Was bedeutet biologisch abbaubar wirklich?
Biologisch abbaubare Produkte durchlaufen einen mehrstufigen Zersetzungsprozess, bei dem Mikroorganismen das Material in seine natürlichen Bestandteile zerlegen. Das Endprodukt besteht idealerweise aus Wasser, Kohlendioxid, mineralischen Salzen und Biomasse – Stoffe, die wieder in natürliche Kreisläufe eingehen, ähnlich dem Prinzip der Autophagie in unseren Körperzellen, bei der alte Strukturen recycelt werden.
Die drei Phasen des biologischen Abbaus
- Fragmentierung: Enzyme der Mikroorganismen brechen chemische Bindungen auf, das Material zerfällt in kleinere Bestandteile.
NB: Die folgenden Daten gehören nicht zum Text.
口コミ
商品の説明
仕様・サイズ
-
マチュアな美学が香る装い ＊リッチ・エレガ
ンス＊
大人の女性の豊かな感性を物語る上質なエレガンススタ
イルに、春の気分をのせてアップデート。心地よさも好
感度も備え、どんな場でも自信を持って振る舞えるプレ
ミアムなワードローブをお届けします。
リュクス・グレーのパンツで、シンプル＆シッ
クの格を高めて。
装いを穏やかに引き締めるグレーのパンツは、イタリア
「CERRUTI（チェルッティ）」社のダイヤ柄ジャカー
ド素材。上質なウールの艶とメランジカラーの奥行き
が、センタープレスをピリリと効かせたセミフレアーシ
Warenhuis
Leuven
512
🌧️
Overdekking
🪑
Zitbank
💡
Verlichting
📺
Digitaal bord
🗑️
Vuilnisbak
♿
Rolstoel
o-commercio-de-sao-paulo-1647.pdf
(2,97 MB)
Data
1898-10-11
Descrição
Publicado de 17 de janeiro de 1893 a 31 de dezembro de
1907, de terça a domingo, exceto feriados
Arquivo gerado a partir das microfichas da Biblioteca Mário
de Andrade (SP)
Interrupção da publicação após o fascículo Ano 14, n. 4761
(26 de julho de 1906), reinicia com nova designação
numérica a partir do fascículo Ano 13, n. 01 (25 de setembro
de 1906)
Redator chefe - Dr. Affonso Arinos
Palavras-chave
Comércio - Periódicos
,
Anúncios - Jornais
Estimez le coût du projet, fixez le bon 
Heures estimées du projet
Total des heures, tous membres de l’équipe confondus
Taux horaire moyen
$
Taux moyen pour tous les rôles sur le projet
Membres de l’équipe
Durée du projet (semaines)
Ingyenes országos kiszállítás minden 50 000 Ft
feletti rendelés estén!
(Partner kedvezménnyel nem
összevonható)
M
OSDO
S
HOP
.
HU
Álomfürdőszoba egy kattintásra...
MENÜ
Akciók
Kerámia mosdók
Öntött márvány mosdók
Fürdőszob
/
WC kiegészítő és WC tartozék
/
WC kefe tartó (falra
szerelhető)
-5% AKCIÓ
- Mineralisierung: Organische Verbindungen werden in anorganische Mineralien umgewandelt.
- Assimilation: Mikroorganismen nehmen die Nährstoffe auf und integrieren sie in ihre eigene Biomasse.
Welche Umweltfaktoren den Abbau beeinflussen
- Temperatur: 50–60 °C beschleunigen die mikrobielle Aktivität deutlich.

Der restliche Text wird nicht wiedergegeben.